Referenced in Channelpedia wiki pages of: none

Automatically associated channels: Kv2.1 , Kv4.1 , Slo1



Title: Shal and shaker differential contribution to the K+ currents in the Drosophila mushroom body neurons.

Authors: Gabriel Gasque, Pedro Labarca, Enrique Reynaud, Alberto Darszon

Journal, date & volume: J. Neurosci., 2005 Mar 2 , 25, 2348-58

PubMed link: http://www.ncbi.nlm.nih.gov/pubmed/15745961


Abstract
Shaker, a voltage-dependent K+ channel, is enriched in the mushroom bodies (MBs), the locus of olfactory learning in Drosophila. Mutations in the shaker locus are known to alter excitability, neurotransmitter release, synaptic plasticity, and olfactory learning.

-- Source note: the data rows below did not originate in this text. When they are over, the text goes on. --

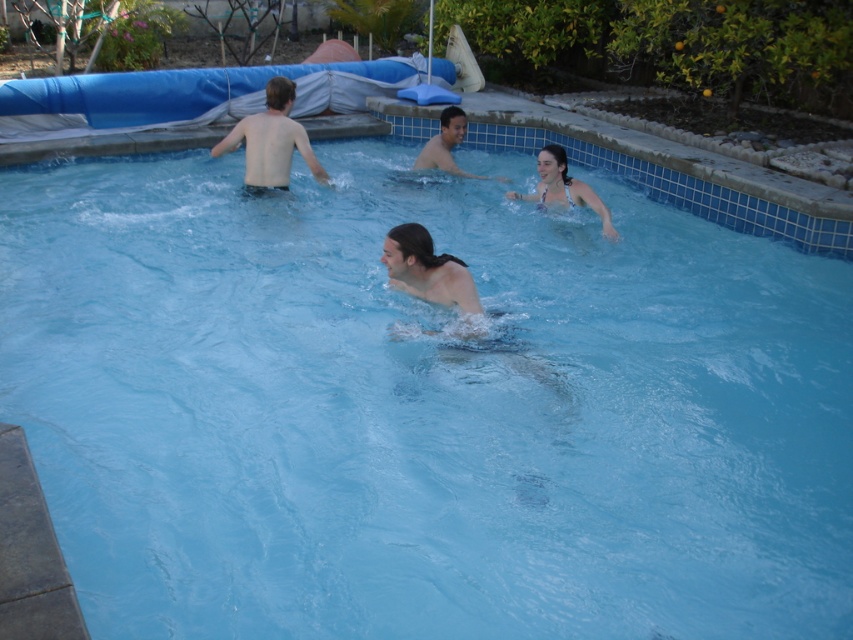 Between point (280, 148) and point (422, 154), which one is positioned in front?

Point (280, 148) is more forward.

Is smooth skin man at upper left further to the viewer compared to smooth skin man at center?

No, smooth skin man at upper left is closer to the viewer.

You are a GUI agent. You are given a task and a screenshot of the screen. Output one action in this format:
    pyautogui.click(x=<x>, y=<y>)
    Task: Click on the smooth skin man at upper left
    
    Given the screenshot: What is the action you would take?
    pyautogui.click(x=271, y=140)

How far apart are white bikini at center and smooth skin man at center?

white bikini at center is 1.21 meters from smooth skin man at center.

Describe the element at coordinates (563, 188) in the screenshot. The width and height of the screenshot is (853, 640). I see `white bikini at center` at that location.

The height and width of the screenshot is (640, 853). What are the coordinates of `white bikini at center` in the screenshot? It's located at (563, 188).

Can you confirm if smooth skin man at upper left is smaller than white bikini at center?

No, smooth skin man at upper left is not smaller than white bikini at center.

Identify the location of smooth skin man at upper left. The height and width of the screenshot is (640, 853). point(271,140).

The width and height of the screenshot is (853, 640). What do you see at coordinates (271, 140) in the screenshot? I see `smooth skin man at upper left` at bounding box center [271, 140].

Image resolution: width=853 pixels, height=640 pixels. Find the location of `smooth skin man at upper left`. smooth skin man at upper left is located at coordinates (271, 140). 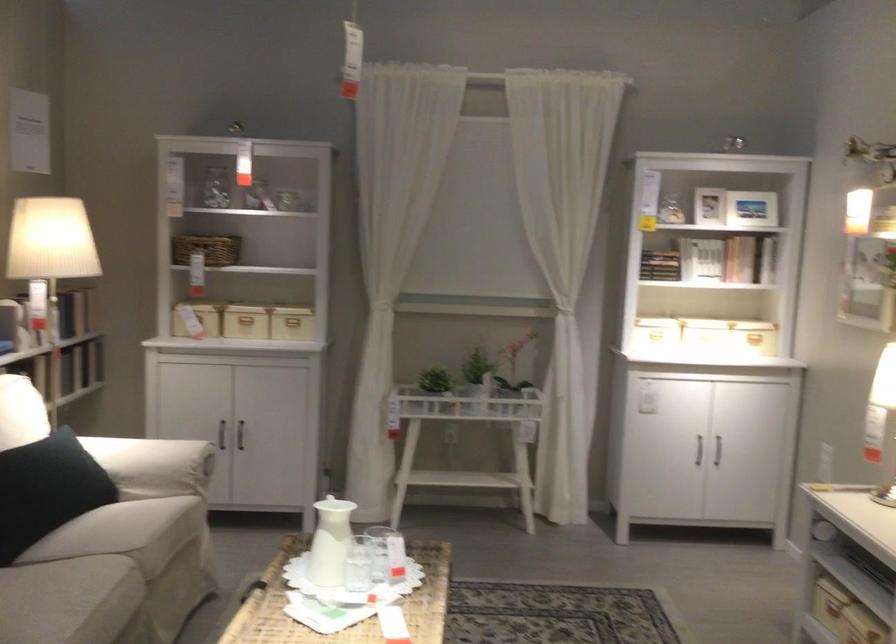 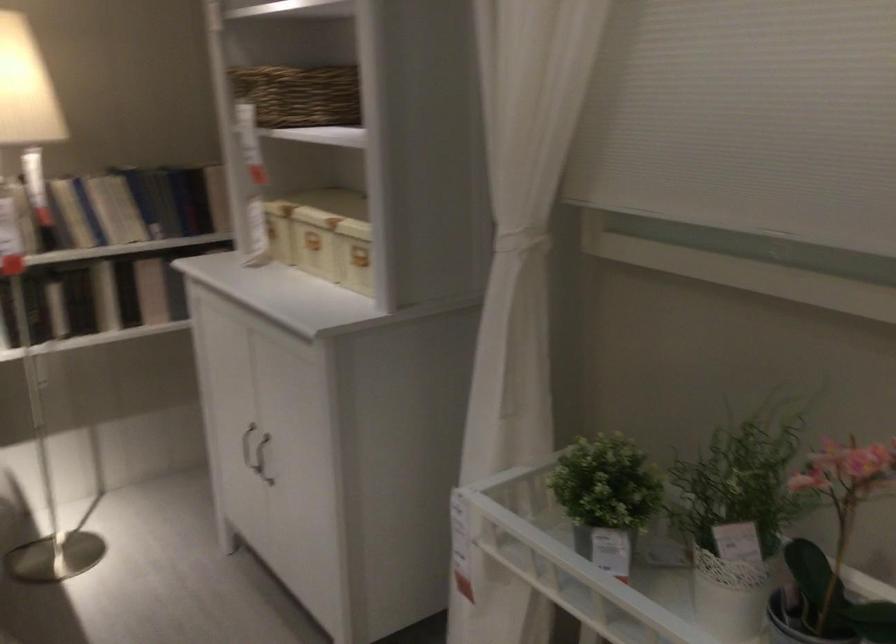 Question: I am providing you with two images of the same scene from different viewpoints. After the viewpoint changes to image2, which objects are now occluded?

Choices:
 (A) book on shelf
 (B) potted green plant
 (C) white cabinet handle
 (D) none of these

Answer: (D) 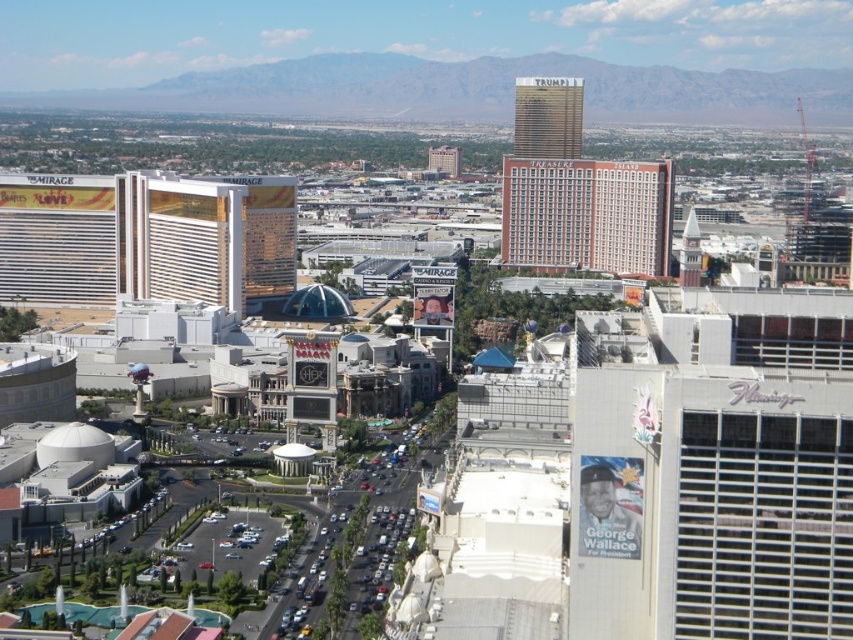 Question: In this image, where is gold reflective hotel at left located relative to beige brick building at center?

Choices:
 (A) below
 (B) above

Answer: (A)

Question: Which point is farther from the camera taking this photo?

Choices:
 (A) (140, 284)
 (B) (647, 244)
 (C) (683, 444)

Answer: (B)

Question: Which object appears closest to the camera in this image?

Choices:
 (A) beige brick building at center
 (B) gold reflective hotel at left

Answer: (B)

Question: Considering the relative positions of white metal flamingo at upper center and gold reflective hotel at left in the image provided, where is white metal flamingo at upper center located with respect to gold reflective hotel at left?

Choices:
 (A) left
 (B) right

Answer: (B)

Question: Does white metal flamingo at upper center lie in front of gold reflective hotel at left?

Choices:
 (A) no
 (B) yes

Answer: (B)

Question: Which object is closer to the camera taking this photo?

However, a direct link of Shaker channels to MB intrinsic neuron (MBN) physiology has not been documented. We found that transcripts for shab, shaw, shaker, and shal, among which only Shaker and Shal have been reported to code for A-type currents, are present in the MBs. The electrophysiological data showed that the absence of functional Shaker channels modifies the distribution of half-inactivation voltages (V(i1/2)) in the MBNs, indicating a segregation of Shaker channels to only a subset (approximately 28%) of their somata. In harmony with this notion, we found that approximately one-fifth of MBNs lacking functional Shaker channels displayed dramatically slowed-down outward current inactivation times and reduced peak-current amplitudes. Furthermore, whereas all MBNs were sensitive to 4-aminopyridine, a nonspecific A-type current blocker, a subset of neurons (approximately 24%) displayed little sensitivity to a Shal-specific toxin. This subset of neurons displaying toxin-insensitive outward currents had more depolarized V(i1/2) values attributable to Shaker channels. Our findings provide the first direct evidence that altered Shaker channel function disrupts MBN physiology in Drosophila. To our surprise, the experimental data also indicate that Shaker channels segregate to a minor fraction of MB neuronal somata (20-30%), and that Shal channels contribute the somatic A-type current in the majority of MBNs.